David Susskind was one of the most prolific yet overlooked producers in the history of American film and television. Susskind’s company Talent Associates (TA for short) was responsible for dozens of feature films and thousands of hours of small screen entertainment over the years. Included in his oeuvre are the sitcoms Get Smart, He & She, the original Supermarket Sweep, the made-for-TV productions Eleanor & Franklin, Blind Ambition, and Requiem for a Heavyweight, and such feature films as A Raisin in the Sun, Fort Apache the Bronx, Alice Doesn’t Live Here Anymore, and Lovers and Other Strangers.
Of course, David Susskind is also known for his epically long-running (1958-1986), eponymous talk show.
The David Susskind Show was taped weekly in New York City and then syndicated across the nation, most often over PBS stations.

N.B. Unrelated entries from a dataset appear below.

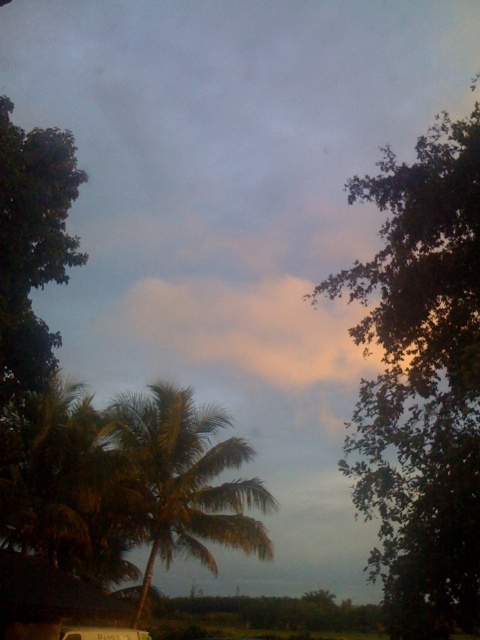 You are a bird flying over a serene outdoor scene with a green leafy tree at upper right and a green leafy tree at left. Which tree should you land on if you prefer a taller tree?

The green leafy tree at upper right is taller than the green leafy tree at left, so you should land on the green leafy tree at upper right.

You are an artist planning to paint the scene. You want to ensure the metallic silver van at lower center is proportionally smaller than the green leafy tree at upper right. Does the current scene allow this?

Yes, the green leafy tree at upper right is wider than the metallic silver van at lower center, so the van can be painted proportionally smaller in width compared to the tree.

You are a photographer wanting to capture the metallic silver van at lower center and the green leafy tree at upper right in the same frame. Based on the scene, can you position yourself so that the tree appears to the right of the van in the photo?

Yes, since the green leafy tree at upper right is already positioned to the right of the metallic silver van at lower center, you can frame the shot so that the tree appears to the right of the van in the photo. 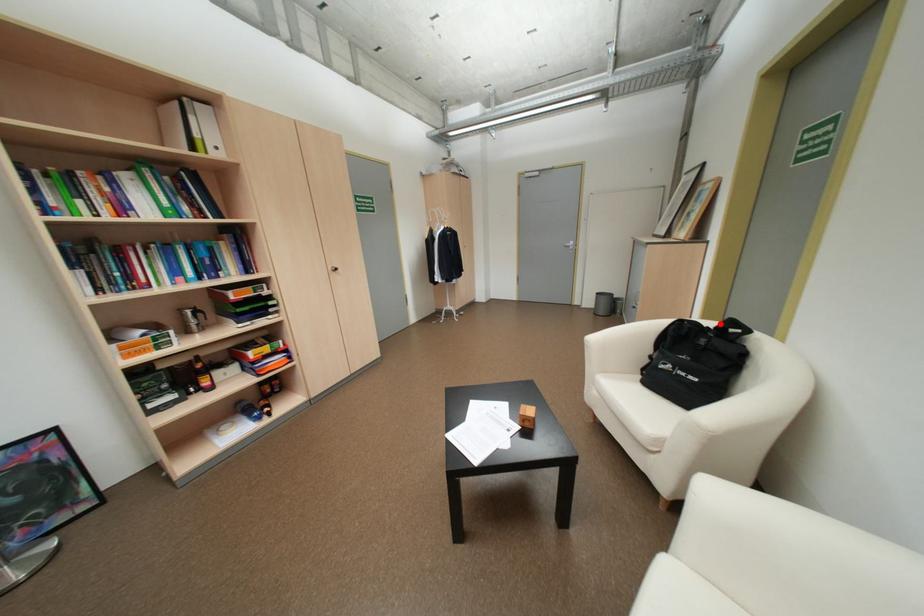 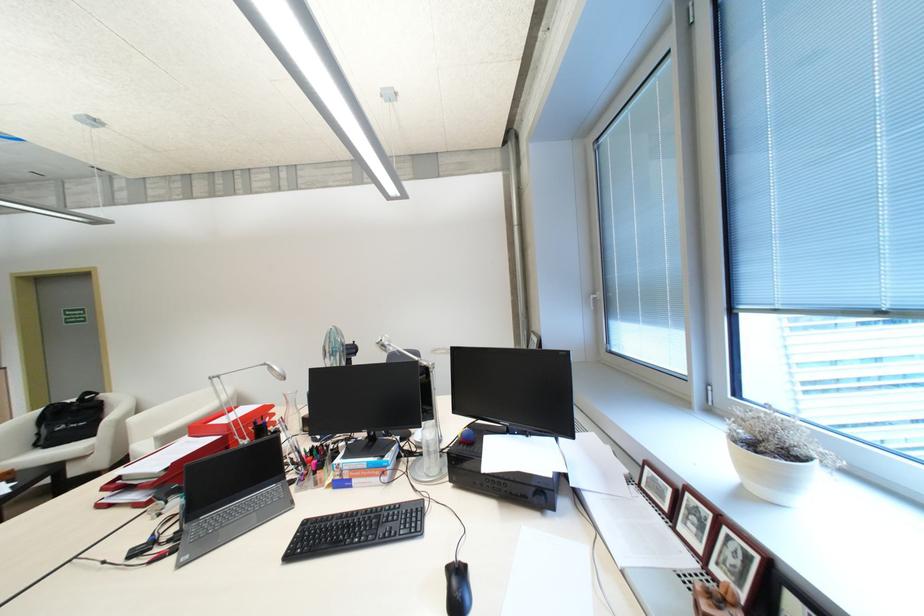 In the second image, find the point that corresponds to the highlighted location in the first image.

(82, 399)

Each episode typically addressed two topics. Given the show’s 28 year run, a full list of David Susskind Show topics, airdates, and guests runs to a staggering 160-plus pages.

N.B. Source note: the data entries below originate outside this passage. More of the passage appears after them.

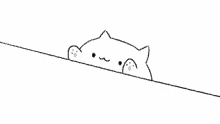 Locate an element on the screen. The image size is (220, 124). table is located at coordinates (69, 108). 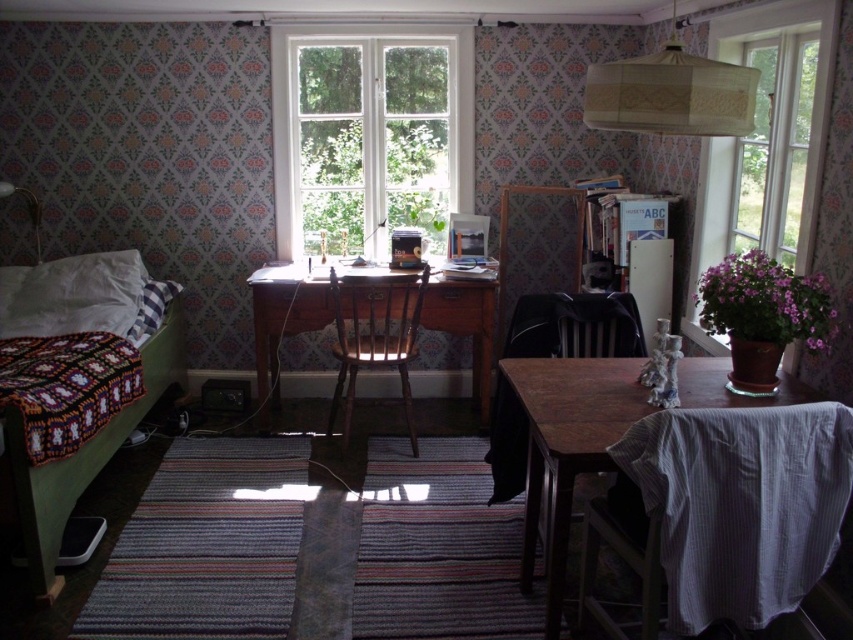 In the scene shown: Who is shorter, wooden table at lower right or dark wood chair at lower center?

wooden table at lower right

Is wooden table at lower right above dark wood chair at lower center?

No, wooden table at lower right is not above dark wood chair at lower center.

Between point (579, 422) and point (554, 348), which one is positioned in front?

Point (579, 422) is in front.

Where is `wooden table at lower right`? The image size is (853, 640). wooden table at lower right is located at coordinates (567, 445).

From the picture: How much distance is there between beige fabric lampshade at upper center and knitted fabric bed at left?

beige fabric lampshade at upper center and knitted fabric bed at left are 7.62 feet apart.

Is beige fabric lampshade at upper center positioned in front of knitted fabric bed at left?

Yes, it is.

At what (x,y) coordinates should I click in order to perform the action: click on beige fabric lampshade at upper center. Please return your answer as a coordinate pair (x, y). This screenshot has width=853, height=640. Looking at the image, I should click on (670, 93).

Looking at this image, does clear glass window at center have a smaller size compared to dark wood chair at lower center?

No.

Describe the element at coordinates (369, 134) in the screenshot. I see `clear glass window at center` at that location.

Which is behind, point (401, 221) or point (531, 321)?

Point (401, 221)

You are a GUI agent. You are given a task and a screenshot of the screen. Output one action in this format:
    pyautogui.click(x=<x>, y=<y>)
    Task: Click on the clear glass window at center
    Image resolution: width=853 pixels, height=640 pixels.
    Given the screenshot: What is the action you would take?
    pyautogui.click(x=369, y=134) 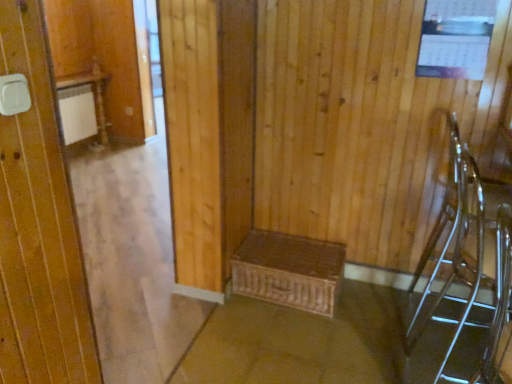 Question: From the image's perspective, is brown woven basket at lower center under woven brown chest at center?

Choices:
 (A) yes
 (B) no

Answer: (A)

Question: From a real-world perspective, is brown woven basket at lower center over woven brown chest at center?

Choices:
 (A) yes
 (B) no

Answer: (B)

Question: Is brown woven basket at lower center facing away from woven brown chest at center?

Choices:
 (A) no
 (B) yes

Answer: (A)

Question: From the image's perspective, is brown woven basket at lower center on woven brown chest at center?

Choices:
 (A) yes
 (B) no

Answer: (B)

Question: Does brown woven basket at lower center have a greater width compared to woven brown chest at center?

Choices:
 (A) no
 (B) yes

Answer: (B)

Question: From a real-world perspective, is brown woven basket at lower center beneath woven brown chest at center?

Choices:
 (A) no
 (B) yes

Answer: (B)

Question: Is clear plastic chair at right, which appears as the 2th armchair when viewed from the back, at the left side of brown woven basket at lower center?

Choices:
 (A) yes
 (B) no

Answer: (B)

Question: From the image's perspective, is clear plastic chair at right, which appears as the 2th armchair when viewed from the back, on top of brown woven basket at lower center?

Choices:
 (A) yes
 (B) no

Answer: (A)

Question: Is clear plastic chair at right, which is the 1th armchair in front-to-back order, touching brown woven basket at lower center?

Choices:
 (A) yes
 (B) no

Answer: (B)

Question: Is clear plastic chair at right, which is the 1th armchair in front-to-back order, bigger than brown woven basket at lower center?

Choices:
 (A) no
 (B) yes

Answer: (A)

Question: Is clear plastic chair at right, which appears as the 2th armchair when viewed from the back, positioned far away from brown woven basket at lower center?

Choices:
 (A) no
 (B) yes

Answer: (A)

Question: From a real-world perspective, does clear plastic chair at right, which appears as the 2th armchair when viewed from the back, sit lower than brown woven basket at lower center?

Choices:
 (A) yes
 (B) no

Answer: (B)

Question: Are woven brown chest at center and clear glass armchair at right, the 2th armchair positioned from the front, far apart?

Choices:
 (A) no
 (B) yes

Answer: (A) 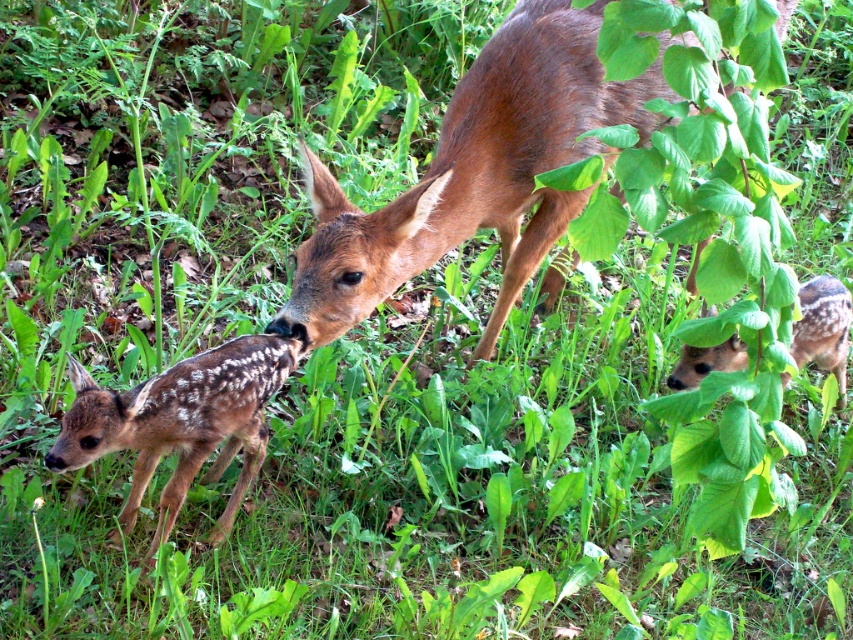 Can you confirm if brown furry deer at center is positioned to the right of brown speckled fawn at lower left?

Indeed, brown furry deer at center is positioned on the right side of brown speckled fawn at lower left.

Who is more forward, (459, 92) or (280, 352)?

Positioned in front is point (280, 352).

This screenshot has height=640, width=853. I want to click on brown furry deer at center, so click(x=474, y=173). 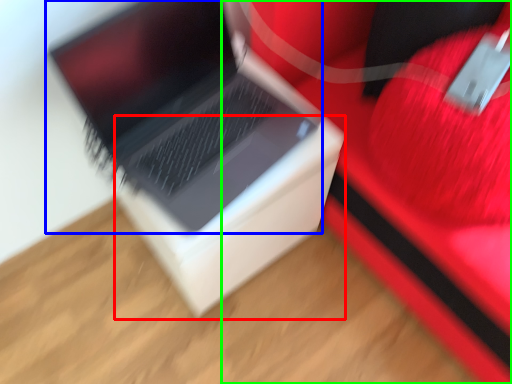 Question: Estimate the real-world distances between objects in this image. Which object is closer to cardboard box (highlighted by a red box), laptop (highlighted by a blue box) or furniture (highlighted by a green box)?

Choices:
 (A) laptop
 (B) furniture

Answer: (A)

The depth and breadth of subjects discussed on Susskind—not to mention his star-studded guest lists—reads like an annotated history for the second half of the 20th century. A very small sample:
1959: “Words and Wit” with guests Truman Capote, Dorothy Parker, and Norman Mailer
1960: Soviet Premier Nikita Khrushchev
1963:“LSD: Madness or Miracle?”
1965: “4 Draftees in a Hot Debate on Going to Viet Nam”
1966: “Are Cigarettes a Killer?”
Unfortunately, the majority of Susskind talk programs from the 1960s do not survive—either lost, destroyed or taped over. But what remains makes for fascinating viewing. Consider:
1971: “What It Means to Be a Homosexual”
1972: “Nice White People Scream ‘Blacks Stay Out of Our Neighborhood!’”
1972: “Is A Woman’s Body Her Business?—The Abortion Battle”
1976: “Why the Rich Get a Kick from Cocaine”
1982: “Video Game Craze”
At the time of David Susskind’s passing in February 1987, his videotape archive (most of it on 2” Quadruplex) was so vast it was divided up between different institutions, including the Paley Center (then the Museum of Television & Radio) in New York, the Museum of Broadcast Communications in Chicago, and the Wisconsin Center for Film and Theater Research in Madison.
But that wasn’t the end of the archive’s travels; only Wisconsin, whose collection includes most of Susskind’s fictional productions, has retained its holdings. The Museum of Broadcast Communications transferred its tapes to University of Southern California in the late 1990s. In 1992, the Paley Center—facing severe space issues—transferred their copies of Susskind’s talk show to the Library of Congress where they are now stored in Culpeper, Virginia.
We hold almost 350 episodes of The David Susskind Show, the great majority of them unseen since their original broadcast. While some are still awaiting preservation—and, in some cases, identification due to insufficient labeling on the original tapes—a great many have been transferred, including a 1982 episode featuring Truman Capote, Norman Mailer, and Susskind’s wife Joyce Susskind, who occasionally served as co-host on the show. These shows are an extraordinary time machine, a fascinating glimpse into our culture, and featuring a very brave host and his often fearlessly candid guests.